(Page-level text extractions)
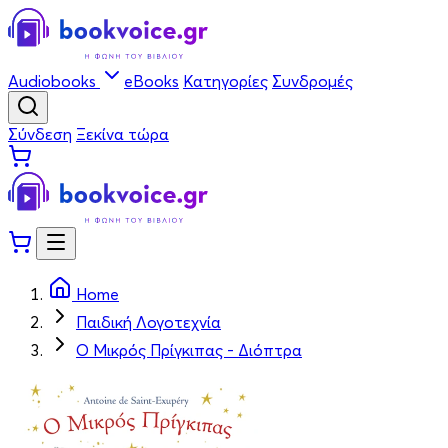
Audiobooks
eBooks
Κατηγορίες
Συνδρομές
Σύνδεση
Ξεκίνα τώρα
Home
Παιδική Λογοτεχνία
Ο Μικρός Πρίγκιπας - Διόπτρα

---

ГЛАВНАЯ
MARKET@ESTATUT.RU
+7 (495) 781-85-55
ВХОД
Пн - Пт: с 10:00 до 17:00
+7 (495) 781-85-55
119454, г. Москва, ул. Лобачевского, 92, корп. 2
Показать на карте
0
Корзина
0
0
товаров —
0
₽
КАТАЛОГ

• WHAT IS BEING ASKED: Above are the records; from them, give again exactly the lines from the one containing "Παιδική Λογοτεχνία" through the one containing "Ο Μικρός Πρίγκιπας - Διόπτρα", both included.

• ANSWER FOR THE TASK:
Παιδική Λογοτεχνία
Ο Μικρός Πρίγκιπας - Διόπτρα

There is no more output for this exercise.